Als ich 13 war, bot Mutti mir Gras an: So lautete eine Schlagzeile der BILD, deren Artikel am 27. August 2015 veröffentlicht wurde. Zum damaligen Zeitpunkt gaben Culcha Candela ein Interview gegenüber des Mediums, um über den Release ihres neuesten Projekts zu sprechen. “Die haben so ein zwei-Stunden-Interview mit uns geführt, über das neue Album, aber die haben die ganze Zeit nur darauf gewartet, wie die irgendwie einen Aufreger hinbekommen. Und haben sich dann dafür entschieden”:

Wirklich glücklich schien die Gruppe also nicht mit dem Resultat des Interviews.
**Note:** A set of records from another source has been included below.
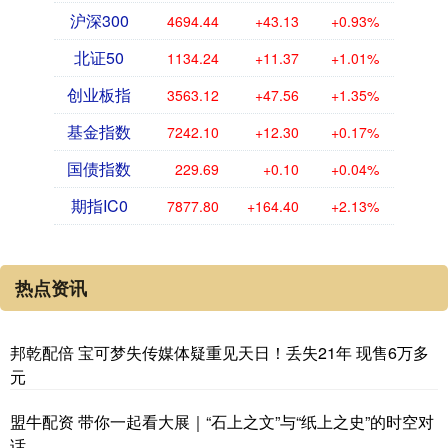
沪深300
4694.44
+43.13
+0.93%
北证50
1134.24
+11.37
+1.01%
创业板指
3563.12
+47.56
+1.35%
基金指数
7242.10
+12.30
+0.17%
国债指数
229.69
+0.10
+0.04%
期指IC0
7877.80
+164.40
+2.13%
热点资讯
邦乾配倍 宝可梦失传媒体疑重见天日！丢失21年 现售6万多
元
盟牛配资 带你一起看大展｜“石上之文”与“纸上之史”的时空对
话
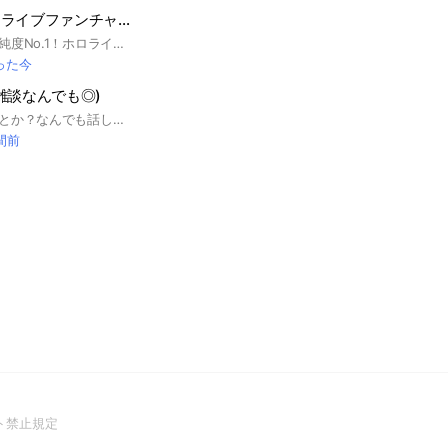
▶️あったけぇホロライブファンチャット
やさしいホロファン純度No.1！ホロライブ最新情報が最速で集まる場所です！（╹◡╹） 閲覧だけ、ROM専やチラ見も大歓迎！✨ ホロライブを見始めて間もない人や、古参の方も幅広く参加していて、毎日推しの話で盛り上がってます！ ホロメンの情報も、便利なbotに登録していて、日々アップデートしているので、推し事が捗ること間違いなし！ 中にはグッズ、翻訳、切り抜き師さんやクリエイターさんなど、多くの分野の有識者もいて、他では手に入らない貴重な情報がノートにまとめられていたりします😇 この度、スペシャルオープンチャットにも認定！ ぜひ参加してみてください！ #ホロライブプロダクション ときのそら 星街すいせい ロボ子さん さくらみこ AZKI 白上フブキ 夏色まつり 赤井はあと アキ・ローゼンタール 夜空メル 大神ミオ 百鬼あやめ 湊あくあ 紫咲シオン 癒月ちょこ 大空スバル 猫又おかゆ 戌神ころね 潤羽るしあ 宝鐘マリン 兎田ぺこら 白銀ノエル 不知火フレア 桐生ココ 天音かなた 角巻わため 姫森ルーナ 常闇トワ 獅白ぼたん 雪花ラミィ 尾丸ポルカ 桃鈴ねね 魔乃アロエ ラプラス・ダークネス 鷹嶺ルイ 博衣こより 沙花叉クロヱ 風真いろは #ホロライブイングリッシュ がうる・ぐら ワトソン・アメリア 一伊那尓栖 森カリオペ 小鳥遊キアラ IRyS 九十九佐命 セレス・ファウナ オーロ・クロニー 七詩ムメイ ハコス・ベールズ #ホロライブインドネシア アユンダ・リス ムーナ・ホシノヴァ アイラニ・イオフィフティーン クレイジー・オリー アーニャ・メルフィッサ パヴォリア・レイネ ベスティア・ゼータ カエラ・コヴァルスキア こぼ･かなえる #ホロスターズ 花咲みやび 奏手イヅル アルランディス 律可 アステル・レダ 岸堂天真 夕刻ロベル 影山シエン 荒咬オウガ 夜十神封魔 羽継烏有 緋崎ガンマ 水無世燐央 #ReGLOSS 火威青 音乃瀬奏 一条莉々華 儒烏風亭らでん 轟はじめ #FLOWGLOW 響咲リオナ 虎金妃笑虎 水宮枢 輪堂千速 綺々羅々ヴィヴィ フィギュア 実況 イラスト お絵描き アニメ 依頼 漫画 スタンプ 絵師 模写 デッサン ホロぐら ホロアース 配信 Vtuber アイ
った今
雑談なんでも◎)
雑談とか、東方の話とか？なんでも話してオッケーです👌 基本的に自由でーす！ 荒らしだけは強制退会させます。 #東方 #東方Project #雑談など
間前
(Open
ト禁止規定
in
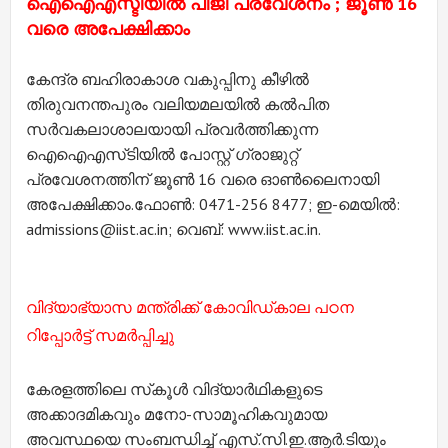
ഐഐഎസ്ടിയില്‍ പിജി പ്രവേശനം ; ജൂണ്‍ 16
വരെ അപേക്ഷിക്കാം
കേന്ദ്ര ബഹിരാകാശ വകുപ്പിനു കീഴില്‍
തിരുവനന്തപുരം വലിയമലയില്‍ കല്‍പിത
സര്‍വകലാശാലയായി പ്രവര്‍ത്തിക്കുന്ന
ഐഐഎസ്‌ടിയില്‍ പോസ്റ്റ് ഗ്രാജുറ്റ്
പ്രവേശനത്തിന് ജൂണ്‍ 16 വരെ ഓണ്‍ലൈനായി
അപേക്ഷിക്കാം.
ഫോണ്‍: 0471-256 8477; ഇ-മെയില്‍:
admissions@iist.ac.in; വെബ്: www.iist.ac.in.
വിദ്യാഭ്യാസ മന്ത്രിക്ക് കോവിഡ്കാല പഠന
റിപ്പോര്‍ട്ട് സമര്‍പ്പിച്ചു
കേരളത്തിലെ സ്‌കൂള്‍ വിദ്യാര്‍ഥികളുടെ
അക്കാദമികവും മനോ-സാമൂഹികവുമായ
അവസ്ഥയെ സംബന്ധിച്ച്‌ എസ്.സി.ഇ.ആര്‍.ടിയും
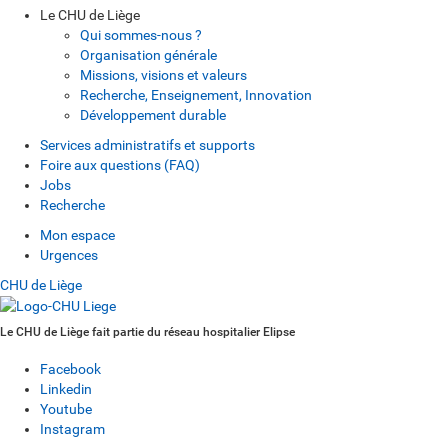
Le CHU de Liège
Qui sommes-nous ?
Organisation générale
Missions, visions et valeurs
Recherche, Enseignement, Innovation
Développement durable
Services administratifs et supports
Foire aux questions (FAQ)
Jobs
Recherche
Mon espace
Urgences
CHU de Liège
Le CHU de Liège fait partie du réseau hospitalier Elipse
Facebook
Linkedin
Youtube
Instagram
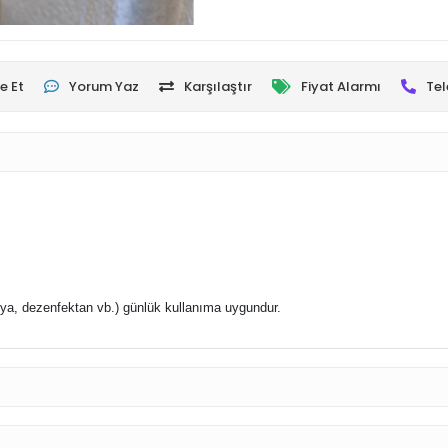
e Et
Yorum Yaz
Karşılaştır
Fiyat Alarmı
Tel
nya, dezenfektan vb.) g
ünlük kullanıma uygundur.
Im HOTBOX Format “Ein Jib mit” erklärte Mateo nun nochmal deutlich, wie seine Aussagen zu verstehen war. Da seiner Mutter bewusst gewesen sei, dass ihr Sohn in der Oberschule früher oder später mit Drogen in Kontakt gekommen wäre, sei sie gerne beim ersten Mal dabei gewesen, um die Kontrolle zu behalten und auf ihren Sohn aufzupassen. Auch die Überschreitung einer Grenze könne sich vermutlich mit der Aufsicht eines*r Erwachsenen vermeiden lassen.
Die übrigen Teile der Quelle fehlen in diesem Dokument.